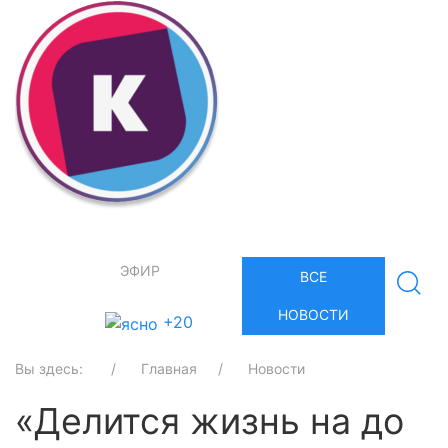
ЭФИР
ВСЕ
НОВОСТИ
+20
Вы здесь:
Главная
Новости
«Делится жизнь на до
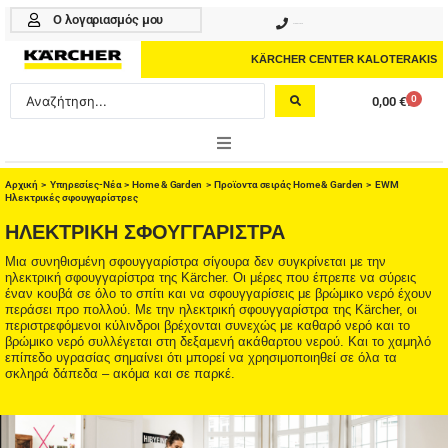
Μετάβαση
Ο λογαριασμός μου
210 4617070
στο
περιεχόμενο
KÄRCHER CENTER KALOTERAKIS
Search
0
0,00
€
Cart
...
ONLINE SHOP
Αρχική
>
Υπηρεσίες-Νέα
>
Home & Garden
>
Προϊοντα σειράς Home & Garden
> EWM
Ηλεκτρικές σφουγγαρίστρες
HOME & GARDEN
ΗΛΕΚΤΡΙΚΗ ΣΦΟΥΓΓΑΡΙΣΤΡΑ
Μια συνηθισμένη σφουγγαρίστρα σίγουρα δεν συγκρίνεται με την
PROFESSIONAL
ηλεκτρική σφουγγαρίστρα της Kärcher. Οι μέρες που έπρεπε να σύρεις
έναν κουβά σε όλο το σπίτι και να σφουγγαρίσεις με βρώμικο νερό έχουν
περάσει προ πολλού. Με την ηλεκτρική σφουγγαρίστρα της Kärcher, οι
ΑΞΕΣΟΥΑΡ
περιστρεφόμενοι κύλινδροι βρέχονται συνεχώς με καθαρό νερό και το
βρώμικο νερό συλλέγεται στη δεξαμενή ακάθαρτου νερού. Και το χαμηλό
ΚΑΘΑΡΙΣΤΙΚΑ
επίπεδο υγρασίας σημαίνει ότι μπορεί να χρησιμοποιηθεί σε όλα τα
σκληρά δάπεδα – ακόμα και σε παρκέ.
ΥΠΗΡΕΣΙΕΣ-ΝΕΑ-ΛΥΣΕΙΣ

--

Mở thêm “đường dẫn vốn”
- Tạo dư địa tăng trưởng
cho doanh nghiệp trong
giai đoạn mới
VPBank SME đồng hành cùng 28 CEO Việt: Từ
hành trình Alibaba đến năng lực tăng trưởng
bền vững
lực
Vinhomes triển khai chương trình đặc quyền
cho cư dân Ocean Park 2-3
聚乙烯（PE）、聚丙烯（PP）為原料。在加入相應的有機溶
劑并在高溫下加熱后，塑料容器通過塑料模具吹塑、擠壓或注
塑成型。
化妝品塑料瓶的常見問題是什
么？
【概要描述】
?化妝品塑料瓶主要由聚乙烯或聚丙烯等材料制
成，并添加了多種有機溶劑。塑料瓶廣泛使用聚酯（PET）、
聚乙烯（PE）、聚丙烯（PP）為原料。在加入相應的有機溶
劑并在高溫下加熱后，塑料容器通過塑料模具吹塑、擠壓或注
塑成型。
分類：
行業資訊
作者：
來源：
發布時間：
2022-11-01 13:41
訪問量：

==

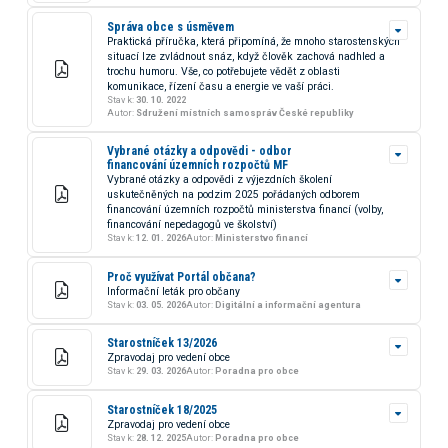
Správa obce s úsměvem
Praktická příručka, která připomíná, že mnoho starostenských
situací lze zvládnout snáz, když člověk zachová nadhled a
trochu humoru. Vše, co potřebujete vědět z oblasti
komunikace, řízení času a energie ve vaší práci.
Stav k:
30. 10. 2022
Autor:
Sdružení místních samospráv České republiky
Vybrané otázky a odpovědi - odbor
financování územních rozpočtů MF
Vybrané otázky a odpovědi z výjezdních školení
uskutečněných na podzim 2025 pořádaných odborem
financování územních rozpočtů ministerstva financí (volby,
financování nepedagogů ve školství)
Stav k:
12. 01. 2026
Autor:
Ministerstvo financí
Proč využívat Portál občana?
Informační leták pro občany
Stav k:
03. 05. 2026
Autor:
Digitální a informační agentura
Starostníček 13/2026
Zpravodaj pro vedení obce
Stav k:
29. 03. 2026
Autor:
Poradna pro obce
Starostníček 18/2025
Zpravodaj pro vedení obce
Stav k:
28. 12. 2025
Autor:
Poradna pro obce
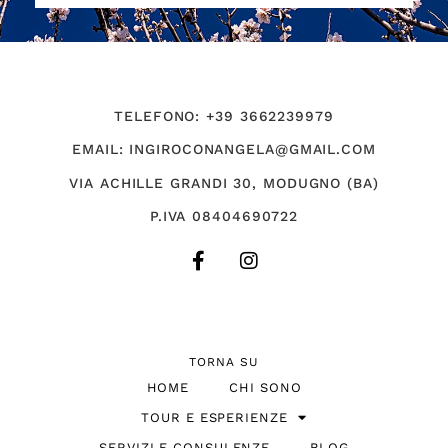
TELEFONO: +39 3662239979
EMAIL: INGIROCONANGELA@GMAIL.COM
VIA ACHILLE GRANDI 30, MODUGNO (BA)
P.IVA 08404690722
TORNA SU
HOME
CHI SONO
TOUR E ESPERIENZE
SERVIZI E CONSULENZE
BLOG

== EXERCISE ==
Copy down each line in the entries that has the word "βρώμικο".

== FINISHED EXERCISE ==
έναν κουβά σε όλο το σπίτι και να σφουγγαρίσεις με βρώμικο νερό έχουν
βρώμικο νερό συλλέγεται στη δεξαμενή ακάθαρτου νερού. Και το χαμηλό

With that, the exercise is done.